Albert B. Lowenfels, MD

Disclosures

December 07, 2012

How Would His Condition Be Treated Today?

At the time of Hunter's death, little was known about diseases of the heart, and angina pectoris was a rare and poorly understood condition.[3] An early 17th-century description based on a single patient described the characteristic symptoms of the disease, including radiation of pain to the left arm. William Heberden, a noted 18th-century physician, published a more detailed description based on about 100 patients.[4] He noted several key features: the association of symptoms with exertion, the predominance in men (only 3 of the 100 patients were female), and the onset of disease in older patients.

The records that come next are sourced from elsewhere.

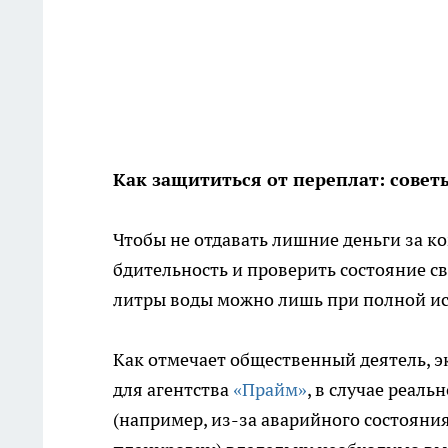
Как защититься от переплат: совет
Чтобы не отдавать лишние деньги за к
бдительность и проверить состояние с
литры воды можно лишь при полной ис
Как отмечает общественный деятель, 
для агентства
«Прайм»
, в случае реал
(например, из-за аварийного состоян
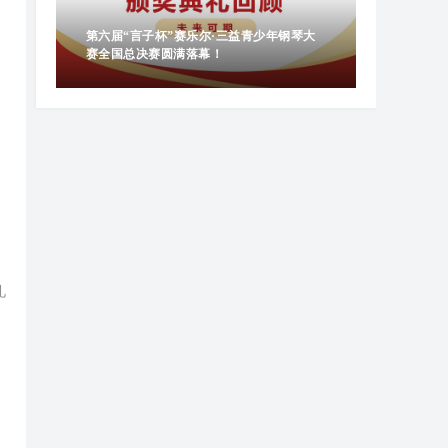
青少
赛盛
赛事精彩瞬
第六届“言子杯”赛乐尔·三益青少年钢琴大
青少年钢
赛全国总决赛圆满落幕！
礼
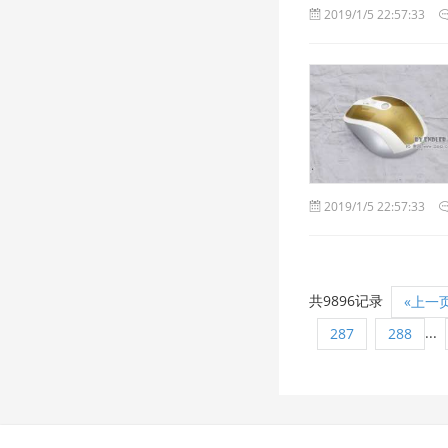
2019/1/5 22:57:33
2019/1/5 22:57:33
共9896记录
«上一
...
287
288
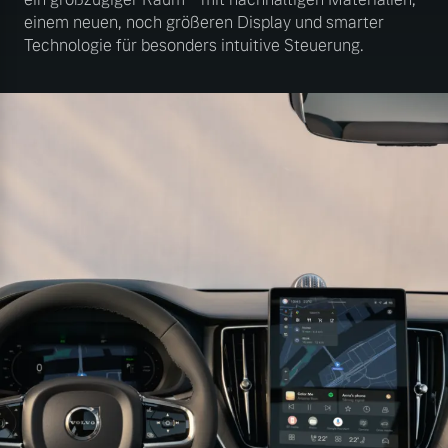
einem neuen, noch größeren Display und smarter
Technologie für besonders intuitive Steuerung.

Heberden noted the disease was often progressive, ending in sudden death, but had no concept of the cause of the disease.

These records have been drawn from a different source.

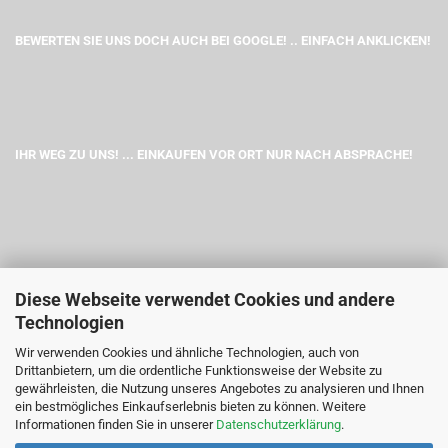
BEWERTEN SIE UNS DOCH AUCH BEI GOOGLE! .. EINFACH ANKLICKEN!
IHR WEG ZU UNS! ... EINKAUFEN VOR ORT NUR NACH ABSPRACHE!
Diese Webseite verwendet Cookies und andere
Technologien
Wir verwenden Cookies und ähnliche Technologien, auch von
Drittanbietern, um die ordentliche Funktionsweise der Website zu
gewährleisten, die Nutzung unseres Angebotes zu analysieren und Ihnen
ein bestmögliches Einkaufserlebnis bieten zu können. Weitere
Informationen finden Sie in unserer
Datenschutzerklärung
.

During the intervening years since Hunter's death, there have been dramatic changes in the diagnosis and management of angina pectoris. Nitroglycerine, a potent vasodilator, first became available for medical use in 1878, nearly a century after Hunter died. None of the tests or procedures now so widely used to diagnose cardiac disease was available during Hunter's lifetime. Even something as simple as measuring blood pressure only came into wide use about a century later. Cardiac catheterization was first performed in the 1930s, eventually leading to coronary angiography and then to procedures to restore coronary blood flow either by insertion of internal coronary artery stents or by surgical grafting procedures. Beginning in 1967, cardiac transplantation became available for patients with advanced disease.

If John Hunter were alive today, his disease, rather than being mysterious and untreatable, would be readily diagnosed and could be treated effectively. Rather than suffering for decades before dying of his illness, Hunter could have been treated in his 40s, when symptoms first began.